When Tesla sedans out-run your corporate flagship, it's time for revolution, but if base Corvettes rise from today's $55,900, it could make the car prohibitively expensive for enthusiasts.
"People who aspire to own a Corvette could be slightly left out," Caldwell said. "It gives opportunity to Camaro, but there could also be something between Camaro and the mid-engine Corvette. The new car is definitely going to attract a different audience."

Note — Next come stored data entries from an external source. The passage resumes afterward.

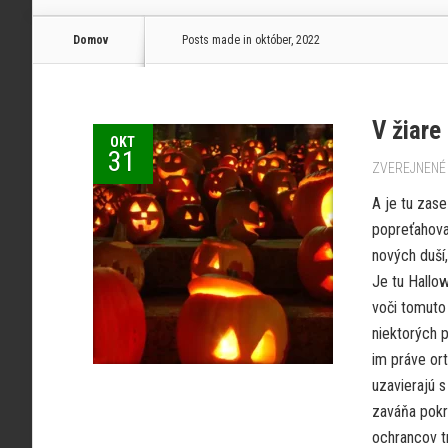
Domov
Posts made in október, 2022
V žiare
OKT
31
ZVEREJNENÉ 
A je tu zase
popreťahovať
nových duší
Je tu Hallo
voči tomuto
niektorých 
im práve or
uzavierajú s
zaváňa pokr
ochrancov tr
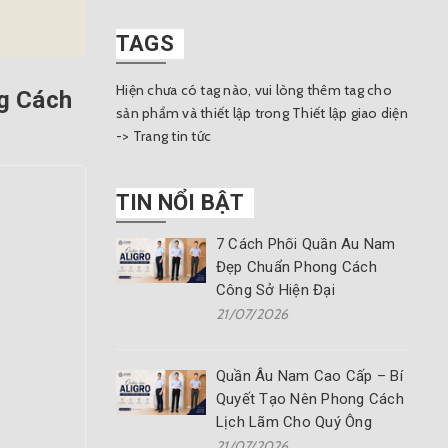
TAGS
Hiện chưa có tag nào, vui lòng thêm tag cho
g Cách
sản phẩm và thiết lập trong Thiết lập giao diện
-> Trang tin tức
TIN NỔI BẬT
7 Cách Phối Quần Âu Nam
Đẹp Chuẩn Phong Cách
Công Sở Hiện Đại
21/07/2026
Quần Âu Nam Cao Cấp – Bí
Quyết Tạo Nên Phong Cách
Lịch Lãm Cho Quý Ông
21/07/2026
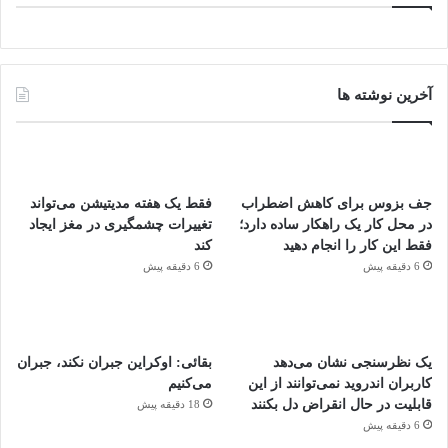
آخرین نوشته ها
جف بزوس برای کاهش اضطراب
فقط یک هفته مدیتیشن می‌تواند
در محل کار یک راهکار ساده دارد؛
تغییرات چشمگیری در مغز ایجاد
فقط این کار را انجام دهید
کند
6 دقیقه پیش
6 دقیقه پیش
یک نظرسنجی نشان می‌دهد
بقائی: اوکراین جبران نکند، جبران
کاربران اندروید نمی‌توانند از این
می‌کنیم
قابلیت در حال انقراض دل بکنند
18 دقیقه پیش
6 دقیقه پیش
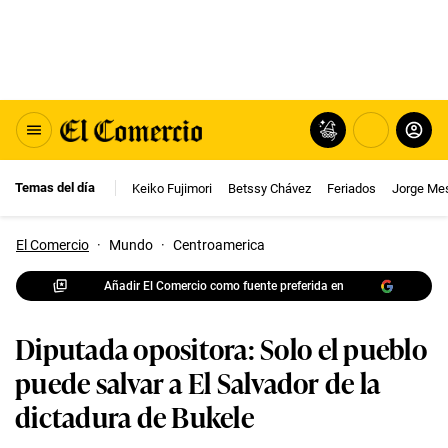
Temas del día
Keiko Fujimori
Betssy Chávez
Feriados
Jorge Me
El Comercio
·
Mundo
·
Centroamerica
Añadir El Comercio como fuente preferida en
Diputada opositora: Solo el pueblo
puede salvar a El Salvador de la
dictadura de Bukele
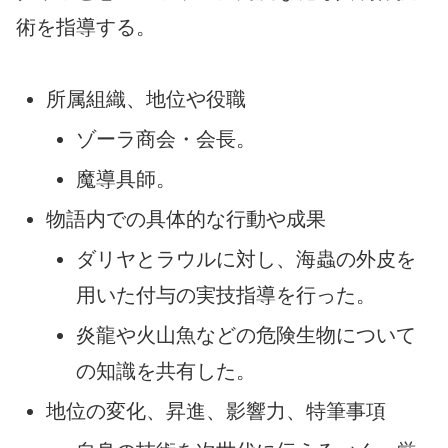
術を指導する。
所属組織、地位や役職
ゾーラ商会・会長。
魔導具師。
物語内での具体的な行動や成果
ダリヤとラウルに対し、海蟲の外皮を
用いた付与の実技指導を行った。
炎龍や火山魚などの危険生物について
の知識を共有した。
地位の変化、昇進、影響力、特筆事項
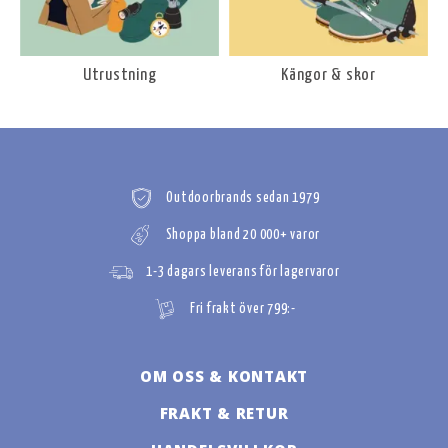
Utrustning
Kängor & skor
Outdoorbrands sedan 1979
Shoppa bland 20 000+ varor
1-3 dagars leverans för lagervaror
Fri frakt över 799:-
OM OSS & KONTAKT
FRAKT & RETUR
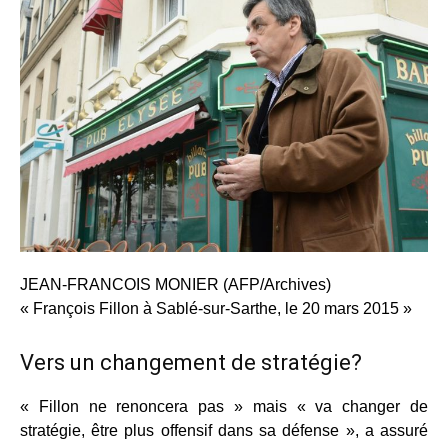
JEAN-FRANCOIS MONIER (AFP/Archives)
« François Fillon à Sablé-sur-Sarthe, le 20 mars 2015 »
Vers un changement de stratégie?
« Fillon ne renoncera pas » mais « va changer de
stratégie, être plus offensif dans sa défense », a assuré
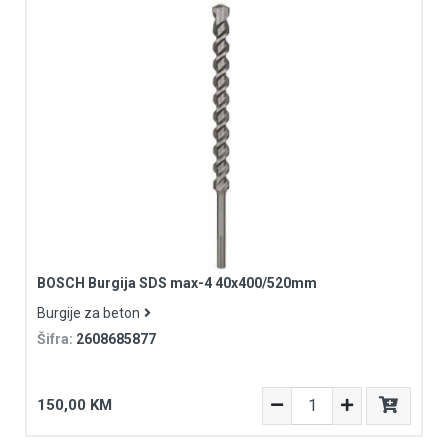
BOSCH Burgija SDS max-4 40x400/520mm
Burgije za beton
Šifra:
2608685877
150,00 KM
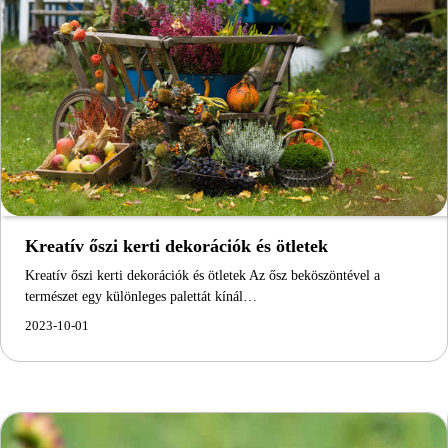
Kreatív őszi kerti dekorációk és ötletek
Kreatív őszi kerti dekorációk és ötletek Az ősz beköszöntével a
természet egy különleges palettát kínál…
2023-10-01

Almost as long as there have been Corvettes, there have been mid-engine concepts percolating in the shadows. Chevrolet showed the CERV II in 1964 with a 550 horsepower V-8 engine and all-wheel-drive. The curvaceous XP-880 Astro II followed in 1968 with a 390 horsepower V-8. Styling expressed clear lineage to contemporary Corvettes, but GM management rejected it too. Mid-engine cars were deemed too expensive to build, especially when front-engine Corvettes were selling well.

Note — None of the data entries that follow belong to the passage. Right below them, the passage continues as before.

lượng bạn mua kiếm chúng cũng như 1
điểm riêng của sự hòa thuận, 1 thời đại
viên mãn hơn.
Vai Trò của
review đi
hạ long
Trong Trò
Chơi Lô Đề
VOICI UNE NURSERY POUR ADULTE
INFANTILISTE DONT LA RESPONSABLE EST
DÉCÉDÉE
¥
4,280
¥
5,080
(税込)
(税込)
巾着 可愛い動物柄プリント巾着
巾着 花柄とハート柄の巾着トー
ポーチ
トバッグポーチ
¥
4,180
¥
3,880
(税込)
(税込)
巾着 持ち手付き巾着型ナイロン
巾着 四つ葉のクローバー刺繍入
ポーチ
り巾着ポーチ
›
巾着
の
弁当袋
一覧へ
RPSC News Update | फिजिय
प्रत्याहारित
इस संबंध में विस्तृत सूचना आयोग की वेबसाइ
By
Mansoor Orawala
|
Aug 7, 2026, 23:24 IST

One of the more notable mid-engine Corvette concepts was the XP-882 that debuted at the 1970 New York Auto Show with a 400 cubic-inch V-8, beefy styling, and positive crowd response. GM then pushed further with the aluminum-bodied 1972 XP-895 and compact 1973 XP-897GT that ran with a two-rotor Wankel engine. Strong sales of the third generation C3 precluded both, but development of the C4 was underway.
That car was almost a silver gull-wing exotic that looked like a Stingray had relations with a DeLorean. It debuted in 1973 as the "Four-Rotor Corvette" powered by connected Wankel rotary engines, but became the "Aerovette" in 1976 when a traditional V-8 engine was transplanted.
In an interview with the auto editors of Consumer Guide, Zora Arkus-Duntov, Corvette's first engineering chief, reflected on this period. "In 1974, I had a conversation with the chairman of the board," Duntov said. "He said, 'Let's wait. Right now, we cannot build enough cars to satisfy the demand.' I tried to promulgate the mid-engine car. If I was not forced to retire, (the 1984 model) would probably be a mid-engine car. The mid-engine design in '69 and '73-'74 was in the picture on and off. I think I would have won the fight given time."
Dreams persisted as Chevrolet rolled out its futuristic Corvette Indy concept in 1986 sporting a 2.65-liter V-8 from GM's racing program, glass canopy, carbon composite body, all-wheel-drive, four-wheel steering and hydraulic suspension. The Indy evolved into the more conservative 1990 CERV III, packing a 650-horsepower twin-turbo 32-valve V-8. It was visually connected to Corvettes but was ultimately passed over for production.